For dessert we enjoyed sticky buns, pumpkin roll, chocolate pie, and the largest assortment of Amish made whoopee pies you'd ever find (I think three different teams each bought the latter).
Group games kept us busy til supper time and we learned a little more about each of us.
Thank yous were heard from most so we call it a win. Some people don't want to be pleased and it's not worth wearing yourself out trying. You can only do so much.
Til next month...
Tuesday, September 5, 2017
|This guy was ready for his first day -|
and it was FINALLY here!
I was a little concerned when he told me that Johnny Cash was coming along to pretty school with us this morning. And then the Beatles joined us, too. You never know which way these things are going to go. Bringing a few dead guys and live celebrities could be a distraction or it could be a positive experience. Nothing to do but wait and see since telling him that his favorite performers had to stay home would definitely not have ended well.
We pulled into our parking place and I unbuckled him from his seat. Then came the mass exodus as first Paul, then Ringo, John, George, and finally Johnny jumped out after Victor.
The transition went great. We were still all the way at the other end of the parking lot when I told him I thought I saw Ms. Sally (TVI) standing by the front door.

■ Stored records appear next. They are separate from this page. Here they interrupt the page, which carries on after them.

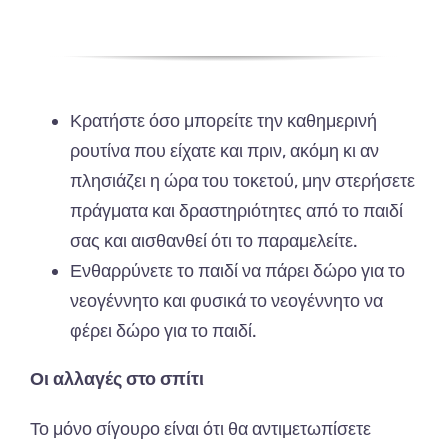
Κρατήστε όσο μπορείτε την καθημερινή
ρουτίνα που είχατε και πριν, ακόμη κι αν
πλησιάζει η ώρα του τοκετού, μην στερήσετε
πράγματα και δραστηριότητες από το παιδί
σας και αισθανθεί ότι το παραμελείτε.
Ενθαρρύνετε το παιδί να πάρει δώρο για το
νεογέννητο και φυσικά το νεογέννητο να
φέρει δώρο για το παιδί.
Οι αλλαγές στο σπίτι
Το μόνο σίγουρο είναι ότι θα αντιμετωπίσετε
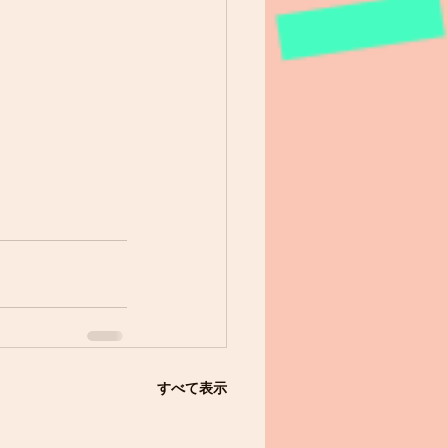
すべて表示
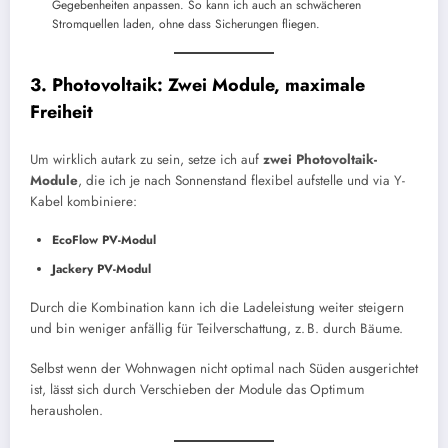
Gegebenheiten anpassen. So kann ich auch an schwächeren
Stromquellen laden, ohne dass Sicherungen fliegen.
3. Photovoltaik: Zwei Module, maximale
Freiheit
Um wirklich autark zu sein, setze ich auf
zwei Photovoltaik-
Module
, die ich je nach Sonnenstand flexibel aufstelle und via Y-
Kabel kombiniere:
EcoFlow PV-Modul
Jackery PV-Modul
Durch die Kombination kann ich die Ladeleistung weiter steigern
und bin weniger anfällig für Teilverschattung, z. B. durch Bäume.
Selbst wenn der Wohnwagen nicht optimal nach Süden ausgerichtet
ist, lässt sich durch Verschieben der Module das Optimum
herausholen.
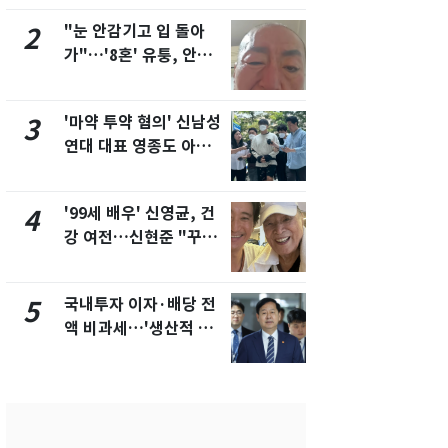
"눈 안감기고 입 돌아
경기 광주 
2
7
가"…'8혼' 유퉁, 안면
서 40대 女 
마비 근황 유튜브서 공
견…시신 옆엔
개
'마약 투약 혐의' 신남성
"사실상 부
3
8
연대 대표 영종도 아파
추미애 경기지
트서 숨진 채 발견
비상 상황' 
'99세 배우' 신영균, 건
삼성전자·S
4
9
강 여전…신현준 "꾸준
"주주 환원 
히 운동하시는 모습에
확대할 것" 
큰 자극"
국내투자 이자·배당 전
"하늘로 떠
5
10
액 비과세…'생산적 금
속"…이현주
융 ISA' 신설
번째 모발 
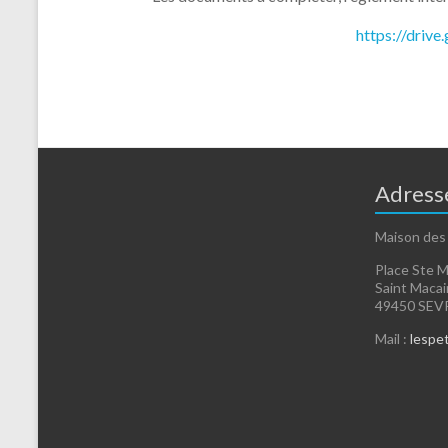
https://dri
Adress
Maison des
Place Ste M
Saint Maca
49450 SE
Mail :
lespet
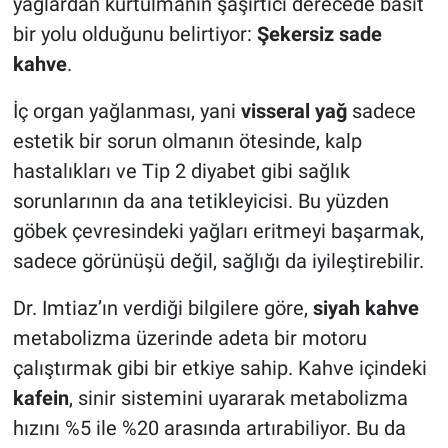
yağlardan kurtulmanın şaşırtıcı derecede basit
bir yolu olduğunu belirtiyor:
Şekersiz sade
kahve
.
İç organ yağlanması, yani
visseral yağ
sadece
estetik bir sorun olmanın ötesinde, kalp
hastalıkları ve Tip 2 diyabet gibi sağlık
sorunlarının da ana tetikleyicisi. Bu yüzden
göbek çevresindeki yağları eritmeyi başarmak,
sadece görünüşü değil, sağlığı da iyileştirebilir.
Dr. Imtiaz’ın verdiği bilgilere göre,
siyah kahve
metabolizma üzerinde adeta bir motoru
çalıştırmak gibi bir etkiye sahip. Kahve içindeki
kafein
, sinir sistemini uyararak metabolizma
hızını %5 ile %20 arasında artırabiliyor. Bu da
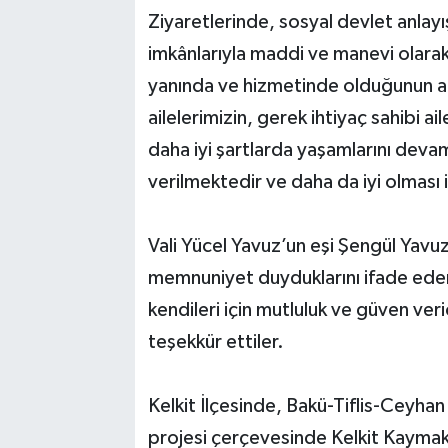
Ziyaretlerinde, sosyal devlet anlayı
imkânlarıyla maddi ve manevi olarak
yanında ve hizmetinde olduğunun al
ailelerimizin, gerek ihtiyaç sahibi a
daha iyi şartlarda yaşamlarını devam
verilmektedir ve daha da iyi olması
Vali Yücel Yavuz’un eşi Şengül Yavu
memnuniyet duyduklarını ifade eden 
kendileri için mutluluk ve güven ver
teşekkür ettiler.
Kelkit İlçesinde, Bakü-Tiflis-Ceyhan
projesi çerçevesinde Kelkit Kaymakam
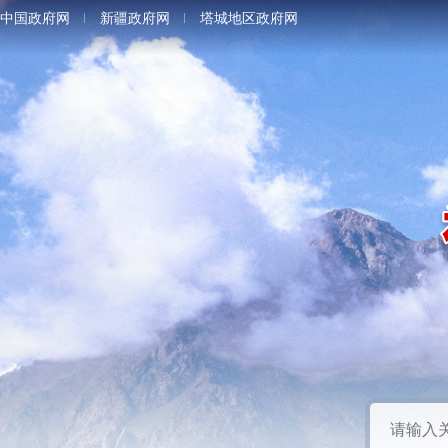
中国政府网
新疆政府网
塔城地区政府网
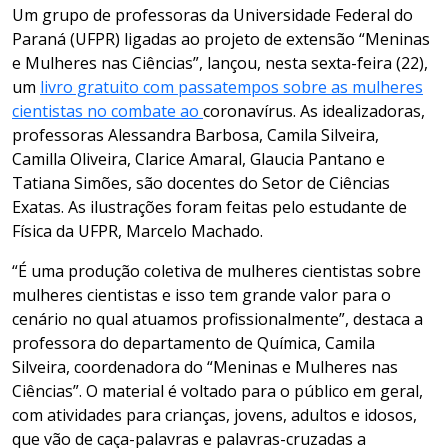
Um grupo de professoras da Universidade Federal do
Paraná (UFPR) ligadas ao projeto de extensão “Meninas
e Mulheres nas Ciências”, lançou, nesta sexta-feira
(22),
um
livro gratuito com passatempos sobre as mulheres
cientistas no combate ao
coronavírus
. As idealizadoras,
professoras
Alessandra Barbosa, Camila Silveira,
Camilla Oliveira, Clarice Amaral, Glaucia
Pantano
e
Tatiana Simões, são docentes do
Setor de Ciências
Exatas. As ilustrações foram feitas pelo estudante de
Física da UFPR, Marcelo Machado.
“É uma produção coletiva de mulheres cientistas sobre
mulheres cientistas e isso tem grande valor para o
cenário no qual atuamos profissionalmente”, destaca a
professora do departamento de Química, Camila
Silveira, coordenadora do “Meninas e Mulheres nas
Ciências”.
O material é voltado para o público em geral,
com atividades para crianças, jovens, adultos e idosos,
que vão de caça-palavras e palavras-cruzadas a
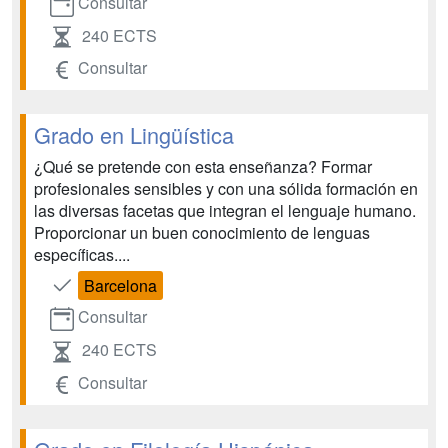
Consultar
240 ECTS
Consultar
Grado en Lingüística
¿Qué se pretende con esta enseñanza? Formar
profesionales sensibles y con una sólida formación en
las diversas facetas que integran el lenguaje humano.
Proporcionar un buen conocimiento de lenguas
específicas....
Barcelona
Consultar
240 ECTS
Consultar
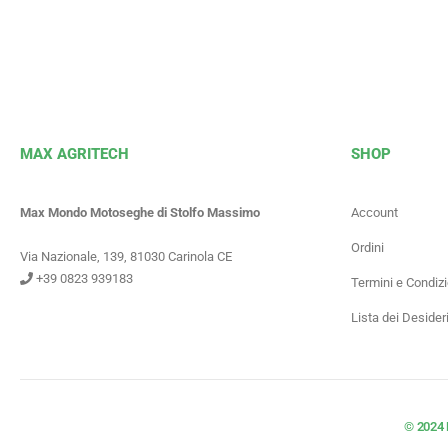
MAX AGRITECH
SHOP
Max Mondo Motoseghe di Stolfo Massimo
Account
Ordini
Via Nazionale, 139, 81030 Carinola CE
+39 0823 939183
Termini e Condizi
Lista dei Desider
© 2024 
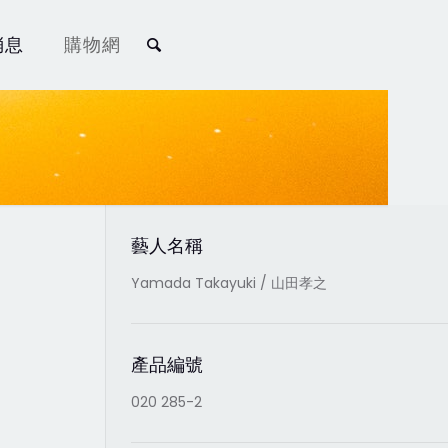
消息
購物網
藝人名稱
Yamada Takayuki / 山田孝之
產品編號
020 285-2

"MS. SALLY, I BROUGHT THE BEATLES!"
"Victor, I don't think she can hear you. We are too far away."
"MS. SALLY, I BROUGHT THE BEATLES!"
"Victor, I think we're still too far away. Wait until we get closer."
"MS. SALLY, I BROUGHT THE BEATLES!"
This time she heard his voice and waved to acknowledge us. She was still too far to hear what he said.
Finally, we were within range, "MS. SALLY, I BROUGHT THE BEATLES!"
"Yeah but they have colds."
"Oh, so they won't be singing for us today?"
"No, they have colds and they don't want you to get their germs."
"Oh, I like that."
And the end of day report? He did great! He played with friends for an hour, didn't have any potty accidents, accepted correction well when banging, and sat (backwards - but he was sitting) with the group at circle time.
Victor says one of the Beatles had a little trouble at pretty school and had to go to the office but he came back. So all in all, I think it was a win of a first day!
Monday, September 4, 2017
As an adult, this means an on-going number of weddings, babies, and other life-event celebrations.
This long Labor Day weekend brought my mom's family together for a wedding of one of my cousins and the annual Labor Day camp-out with my dad's family. And now it's not just aunts, uncles, and cousins, but also the children of all of those cousins. I think that my children often don't know the difference between their first cousins and second cousins. Sometimes they see their second cousins more often than their first!
I think that the highlight of Friday night's wedding was that my 96 year old great-grandmother could be there, front and center.
We bridged the ASL/voice gap and played games together and figured out how to put up the tents. And I can vouch for their work as it did not fall down on us in the middle of the night. Of course, once I sent Aunt Ellen in to supervise, I knew we'd be fine.
We helped Kirsten find the bottom of her ground cherry pile and answered the weekend's most popular questions, "What are those?" and "What are you going to do with them?"
Coloring for those who needed some therapy.
And of course, the weekend wouldn't be complete without transforming Uncle Carl's man cave into a quilting bee. Another comforter ready to be bound and sent to Mennonite Central Committee.